0
votes

I'm unable to sqoop export a hive table that's partitioned by timestamp.

I have a hive table that's partitioned by timestamp. The hdfs path it creates contains spaces which I think is causing issues with sqoop.

fs -ls 2013-01-28 16:31 /user/hive/warehouse/my_table/day=2013-01-28 00%3A00%3A00

The error on from sqoop export:

13/01/28 17:18:23 ERROR security.UserGroupInformation: PriviledgedActionException as:brandon (auth:SIMPLE) cause:java.io.FileNotFoundException: File does not exist: /user/hive/warehouse/my_table/day=2012-10-29 00%3A00%3A00 at org.apache.hadoop.hdfs.server.namenode.FSNamesystem.getBlockLocationsUpdateTimes(FSNamesystem.java:1239) at org.apache.hadoop.hdfs.server.namenode.FSNamesystem.getBlockLocationsInt(FSNamesystem.java:1192) at org.apache.hadoop.hdfs.server.namenode.FSNamesystem.getBlockLocations(FSNamesystem.java:1165) at org.apache.hadoop.hdfs.server.namenode.FSNamesystem.getBlockLocations(FSNamesystem.java:1147) at org.apache.hadoop.hdfs.server.namenode.NameNodeRpcServer.getBlockLocations(NameNodeRpcServer.java:383) at org.apache.hadoop.hdfs.protocolPB.ClientNamenodeProtocolServerSideTranslatorPB.getBlockLocations(ClientNamenodeProtocolServerSideTranslatorPB.java:170) at org.apache.hadoop.hdfs.protocol.proto.ClientNamenodeProtocolProtos$ClientNamenodeProtocol$2.callBlockingMethod(ClientNamenodeProtocolProtos.java:44064) at org.apache.hadoop.ipc.ProtobufRpcEngine$Server$ProtoBufRpcInvoker.call(ProtobufRpcEngine.java:453) at org.apache.hadoop.ipc.RPC$Server.call(RPC.java:898) at org.apache.hadoop.ipc.Server$Handler$1.run(Server.java:1693) at org.apache.hadoop.ipc.Server$Handler$1.run(Server.java:1689) at java.security.AccessController.doPrivileged(Native Method) at javax.security.auth.Subject.doAs(Subject.java:396) at org.apache.hadoop.security.UserGroupInformation.doAs(UserGroupInformation.java:1332) at org.apache.hadoop.ipc.Server$Handler.run(Server.java:1687)

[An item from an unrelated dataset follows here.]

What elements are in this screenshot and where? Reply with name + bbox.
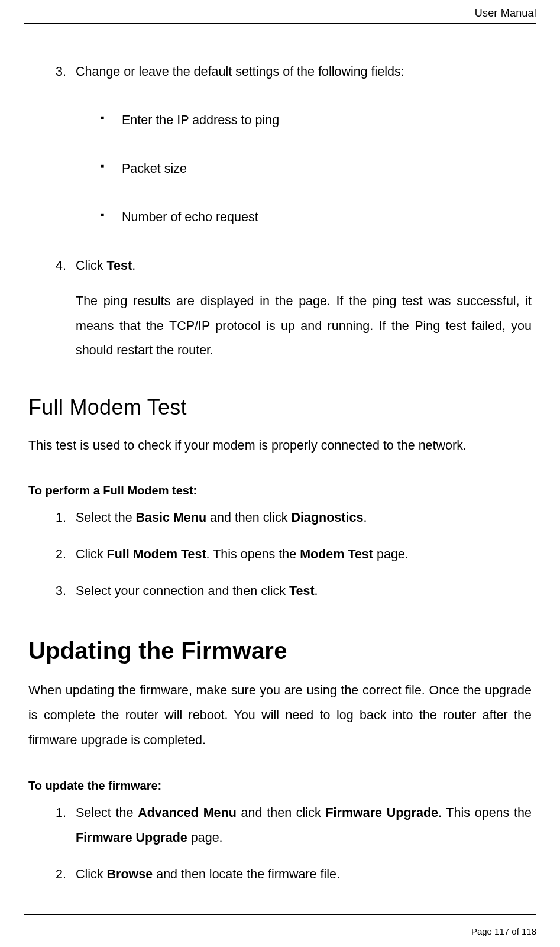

If you do fs -ls /user/hive/warehouse/my_table/day=2013-01-28 00%3A00%3A00 ls: /user/hive/warehouse/my_table/day=2013-01-28': No such file or directory ls:00%3A00%3A00': No such file or directory

It works if you add quotes: brandon@prod-namenode-new:~$ fs -ls /user/hive/warehouse/my_table/day="2013-01-28 00%3A00%3A00" Found 114 items -rw-r--r-- 2 brandon supergroup 4845 2013-01-28 16:30 /user/hive/warehouse/my_table/day=2013-01-28%2000%253A00%253A00/000000_0 ...

3
Can you share entire Sqoop command that you're using?Jarek Jarcec Cecho

3 Answers

1
votes

You can try as "/user/hive/warehouse/my_table/day=2013-01-28*".

0
votes

So what you can do is:

Select all the data from hive and write it to a directory in HDFS

(using INSERT OVERWRITE DIRECTORY '..path..' select a.column_1, a.column_n FROM table a) ,

and in the sqoop command specify the directory location using --export-dir ..dir..

Hope this will help.

0
votes

Filenames with colon(:) are not supported as HDFS path as mention in these jira .But will work by converting it into Hex.But when sqoop is trying to read that path again it is converting it to colon(:) hence it cant able to find that path.I suggest to remove time part from your directory name and try again.Hope this answer your question.